Di sebuah FDG pendidik, saya memancing tentang perlunya sekolah untuk menerima anak-anak berkebutuhan khusus. Kalau bahasa kerennya adalah sekolah inklusif. Sekolah yang menempatkan pendidikan anak-anak berkebutuhan khusus satu ruangan dengan anak-anak lainnya. Meski kadang anak-anak tersebut dipisahkan kelas karena beberapa hal, misal ketika tantrum, stimulasi atau ketika terapi. Tapi ketika kegiatan-kegiatan lain mereka bisa bersama dengan temannya.
Kebutuhan khusus sering dipahami oleh masyarakat atau bahkan para pendidik, hanya pada anak autis, downsyndrome atau hyperaktif. Padahal banyak sekali hal yang bisa dikatakan sebagai anak-anak berkebutuhan khusus. Slowlerner, borderline, superior (iq di atas rata-rata), lambat bicara, ADD. Sedangkan kebutuhan khusus yang berkaitan dengan fisik seperti tuna netra, tuna rungu danwicara, tuna daksa.
Menerima anak-anak berkebutuhan khusus ini sebenarnya adalah perintah agama. Jika kita menganggap bahwa membuat sekolah adalah sebuah bagian dari dakwah, yaitu dakwah pendidikan, maka sejatinya dakwah adalah tidak memilih siapa yang didakwahi. Tapi, siapa yang datang lebih dahululah yang dilayani, yang sudah mau menerima dakwahlah yang didahulukan. Kita bisa lihat surah abasa, surah yang sangat fenomenal karena rasulullah memalingkan muka ketika Abdullah Ummu Maktum yang buta datang kepada beliau, sedangkan Rasul kala itu sedang mendakwahi para petinggi Quraisy. Ayat ini turun untuk menegur Rasul karena hal tersebut. Ini sebenarnya pesan bahwa dakwah tidaklah memilih-milih, bahkan seorang yang butapun punya HAK untuk mendapatkan dakwah dari Rasul.
Ada beberapa hal lagi yang membuat mengapa kita perlu menerima mereka di sekolah-sekolah kita.
1. Pendidikan adalah hak semua anak
2. Kita tidak tahu siapa saja yang dipilih oleh Allah untuk menjadi orang tua dari anak-anak yang berkebutuhan khusus. Bisa jadi teman dekat kita, saudara kita, guru di sekolah kita atau bahkan kita sendiri yang mendapatkan kesempatan itu.
3. Fakta di lapanngan (menurut hasil penelitian dosen di Unesa), bahwa di sekolah-sekolah yang katanya sekolah model, unggulan dan lain sebagainya, ternyata masih saja ada anak berkebutuhan khusus, rangenya sekitar 6% dari populasi murid di sekolah.
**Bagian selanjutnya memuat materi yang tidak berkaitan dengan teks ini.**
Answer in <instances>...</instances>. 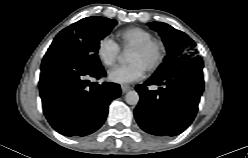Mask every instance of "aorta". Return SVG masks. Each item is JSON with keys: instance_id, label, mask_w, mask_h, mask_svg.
Listing matches in <instances>:
<instances>
[{"instance_id": "aorta-1", "label": "aorta", "mask_w": 248, "mask_h": 158, "mask_svg": "<svg viewBox=\"0 0 248 158\" xmlns=\"http://www.w3.org/2000/svg\"><path fill=\"white\" fill-rule=\"evenodd\" d=\"M125 101L129 105H137L139 102V94L136 91H129L125 95Z\"/></svg>"}]
</instances>
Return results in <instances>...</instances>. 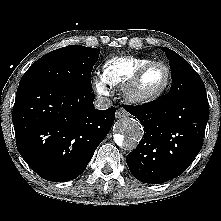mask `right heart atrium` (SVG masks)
<instances>
[{"mask_svg": "<svg viewBox=\"0 0 221 221\" xmlns=\"http://www.w3.org/2000/svg\"><path fill=\"white\" fill-rule=\"evenodd\" d=\"M93 85H94L95 91L99 95L107 94V89H106V86H105V83H104L103 79H101V78H94Z\"/></svg>", "mask_w": 221, "mask_h": 221, "instance_id": "obj_1", "label": "right heart atrium"}]
</instances>
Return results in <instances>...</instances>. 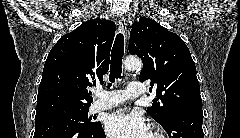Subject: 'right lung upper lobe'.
<instances>
[{"mask_svg": "<svg viewBox=\"0 0 240 138\" xmlns=\"http://www.w3.org/2000/svg\"><path fill=\"white\" fill-rule=\"evenodd\" d=\"M115 30L114 22L97 18L58 40L44 65L36 115L91 105L87 87L103 84Z\"/></svg>", "mask_w": 240, "mask_h": 138, "instance_id": "obj_1", "label": "right lung upper lobe"}]
</instances>
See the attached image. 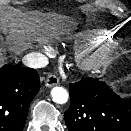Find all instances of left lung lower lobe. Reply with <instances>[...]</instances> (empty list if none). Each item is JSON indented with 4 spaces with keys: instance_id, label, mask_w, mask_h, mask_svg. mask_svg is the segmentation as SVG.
Masks as SVG:
<instances>
[{
    "instance_id": "obj_1",
    "label": "left lung lower lobe",
    "mask_w": 131,
    "mask_h": 131,
    "mask_svg": "<svg viewBox=\"0 0 131 131\" xmlns=\"http://www.w3.org/2000/svg\"><path fill=\"white\" fill-rule=\"evenodd\" d=\"M69 93L64 115L69 131H131V100L120 98L99 78L71 83Z\"/></svg>"
}]
</instances>
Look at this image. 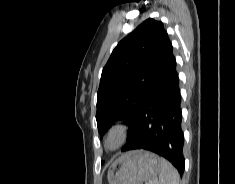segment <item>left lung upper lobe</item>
<instances>
[{
	"mask_svg": "<svg viewBox=\"0 0 235 184\" xmlns=\"http://www.w3.org/2000/svg\"><path fill=\"white\" fill-rule=\"evenodd\" d=\"M167 40L163 23L149 18L115 47L97 92L96 120L101 137L116 120L127 122L128 139L131 137Z\"/></svg>",
	"mask_w": 235,
	"mask_h": 184,
	"instance_id": "left-lung-upper-lobe-1",
	"label": "left lung upper lobe"
}]
</instances>
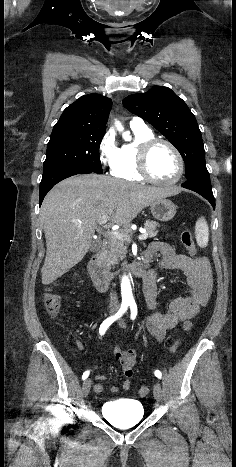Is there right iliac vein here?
I'll use <instances>...</instances> for the list:
<instances>
[{
  "label": "right iliac vein",
  "instance_id": "1",
  "mask_svg": "<svg viewBox=\"0 0 236 467\" xmlns=\"http://www.w3.org/2000/svg\"><path fill=\"white\" fill-rule=\"evenodd\" d=\"M90 389H91V380H90V379H86V380L83 382V385H82V391H83V395H84L85 397L89 394Z\"/></svg>",
  "mask_w": 236,
  "mask_h": 467
}]
</instances>
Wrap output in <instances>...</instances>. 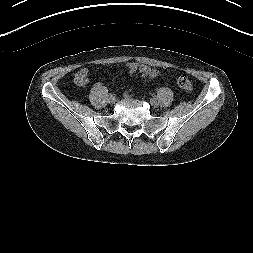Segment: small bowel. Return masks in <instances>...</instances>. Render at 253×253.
Listing matches in <instances>:
<instances>
[{
	"instance_id": "obj_1",
	"label": "small bowel",
	"mask_w": 253,
	"mask_h": 253,
	"mask_svg": "<svg viewBox=\"0 0 253 253\" xmlns=\"http://www.w3.org/2000/svg\"><path fill=\"white\" fill-rule=\"evenodd\" d=\"M126 66L131 75L141 74L147 78H154L159 75V71L147 65L129 62ZM89 79L90 72L88 68H81L75 75V82L80 87H85L89 83Z\"/></svg>"
}]
</instances>
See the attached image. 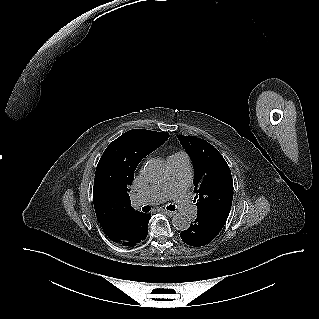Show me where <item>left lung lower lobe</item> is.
Returning <instances> with one entry per match:
<instances>
[{
    "mask_svg": "<svg viewBox=\"0 0 319 319\" xmlns=\"http://www.w3.org/2000/svg\"><path fill=\"white\" fill-rule=\"evenodd\" d=\"M229 212L198 211L196 219L187 230L181 232L183 242L190 246L200 247L211 242L223 228Z\"/></svg>",
    "mask_w": 319,
    "mask_h": 319,
    "instance_id": "0a47b994",
    "label": "left lung lower lobe"
}]
</instances>
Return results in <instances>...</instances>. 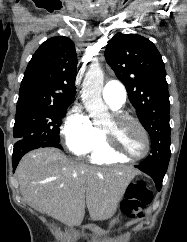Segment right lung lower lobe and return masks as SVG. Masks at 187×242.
Returning <instances> with one entry per match:
<instances>
[{
  "label": "right lung lower lobe",
  "instance_id": "obj_1",
  "mask_svg": "<svg viewBox=\"0 0 187 242\" xmlns=\"http://www.w3.org/2000/svg\"><path fill=\"white\" fill-rule=\"evenodd\" d=\"M40 147H56L59 149H63L59 143L51 142V141H39L34 139H21L18 140L13 149L12 155V164H13V171L16 169L20 159L24 154L27 152L37 149Z\"/></svg>",
  "mask_w": 187,
  "mask_h": 242
}]
</instances>
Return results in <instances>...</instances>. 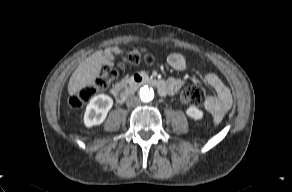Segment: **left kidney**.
I'll return each instance as SVG.
<instances>
[{
	"label": "left kidney",
	"instance_id": "1",
	"mask_svg": "<svg viewBox=\"0 0 292 192\" xmlns=\"http://www.w3.org/2000/svg\"><path fill=\"white\" fill-rule=\"evenodd\" d=\"M186 114L193 118L194 120H200L203 118V112L198 109L196 106H190L187 110H186Z\"/></svg>",
	"mask_w": 292,
	"mask_h": 192
}]
</instances>
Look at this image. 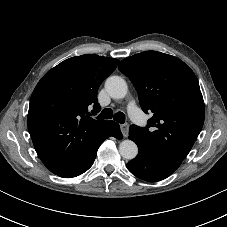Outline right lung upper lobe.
<instances>
[{"instance_id": "cb5924a9", "label": "right lung upper lobe", "mask_w": 227, "mask_h": 227, "mask_svg": "<svg viewBox=\"0 0 227 227\" xmlns=\"http://www.w3.org/2000/svg\"><path fill=\"white\" fill-rule=\"evenodd\" d=\"M118 60L93 54L64 60L35 87L27 124L35 150L54 174L69 168L99 139L112 121L95 120L97 91Z\"/></svg>"}]
</instances>
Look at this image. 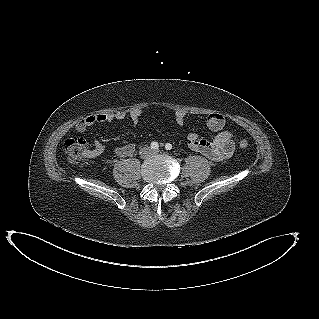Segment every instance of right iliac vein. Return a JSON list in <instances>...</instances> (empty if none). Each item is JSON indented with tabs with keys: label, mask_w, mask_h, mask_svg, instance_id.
<instances>
[{
	"label": "right iliac vein",
	"mask_w": 319,
	"mask_h": 319,
	"mask_svg": "<svg viewBox=\"0 0 319 319\" xmlns=\"http://www.w3.org/2000/svg\"><path fill=\"white\" fill-rule=\"evenodd\" d=\"M149 153H150V150H149L148 148H145V149L143 150V155H144V156H148Z\"/></svg>",
	"instance_id": "right-iliac-vein-1"
}]
</instances>
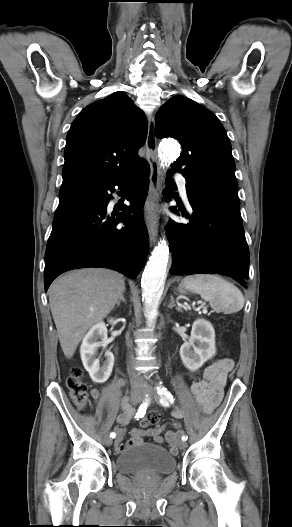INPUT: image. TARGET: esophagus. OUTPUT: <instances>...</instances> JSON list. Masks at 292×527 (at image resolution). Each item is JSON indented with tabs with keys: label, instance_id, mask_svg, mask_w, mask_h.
I'll list each match as a JSON object with an SVG mask.
<instances>
[{
	"label": "esophagus",
	"instance_id": "1",
	"mask_svg": "<svg viewBox=\"0 0 292 527\" xmlns=\"http://www.w3.org/2000/svg\"><path fill=\"white\" fill-rule=\"evenodd\" d=\"M147 159L150 165V188L145 202V223L151 244L156 241L158 234L157 204L159 198L160 168L157 155V140L155 135V121L150 117L146 138Z\"/></svg>",
	"mask_w": 292,
	"mask_h": 527
}]
</instances>
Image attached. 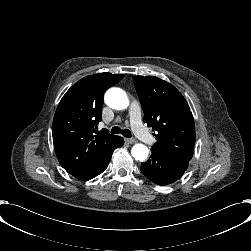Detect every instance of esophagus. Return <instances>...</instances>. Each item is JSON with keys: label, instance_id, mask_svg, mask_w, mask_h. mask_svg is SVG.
Wrapping results in <instances>:
<instances>
[{"label": "esophagus", "instance_id": "esophagus-1", "mask_svg": "<svg viewBox=\"0 0 251 251\" xmlns=\"http://www.w3.org/2000/svg\"><path fill=\"white\" fill-rule=\"evenodd\" d=\"M126 142H127L128 144H135V143H137V140L131 138V139H126Z\"/></svg>", "mask_w": 251, "mask_h": 251}]
</instances>
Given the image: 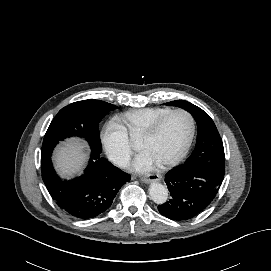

4. Fakta di masyarakat bahwa populasi terdiri dari berbagai macam kondisi. Ketika hal yang ada di masyarakat ini dapat diimplementasikan di sekolah, ini adalah hal yang baik bagi pembelajaran anak-anak, karena mereka melihat apa yang terjadi di sekolah sebenarnya sama dengan apa yang ada di masyarakat.
Terus bagaimana dengan sekolah yang belum siap untuk menerima mereka ? Belum siap bisa beberapa hal. Belum siap karena masih adanya paradigma bahwa adanya mereka akan membuat citra sekolah turun, karena bisa mempengaruhi rata-rata nilai UN sekolah. Belum siap karena memang belum ada pemikiran untuk menerima mereka di sekolah kita, jika belum siap karena yang dua ini maka sampai kapanpun sekolah tidak akan siap. Atau belum siap karena sekolah sedang meyiapkan, baik dari SDM maupun sarana dan prasarananya.
Jika sekolah punya usaha untuk memikirkan dan menyiapkan untuk ikut olimpiade, lomba-lomba, seragam yang bagus, gedung, robotik, panahan, ekskul-ekskul, mengapa sekolah belum juga menyiapkan untuk menerima mereka ? Apakah semua itu jauh lebih penting daripada menerima anak-anak itu dengan hati kita yang terbuka ? Hanya kita yang tahu.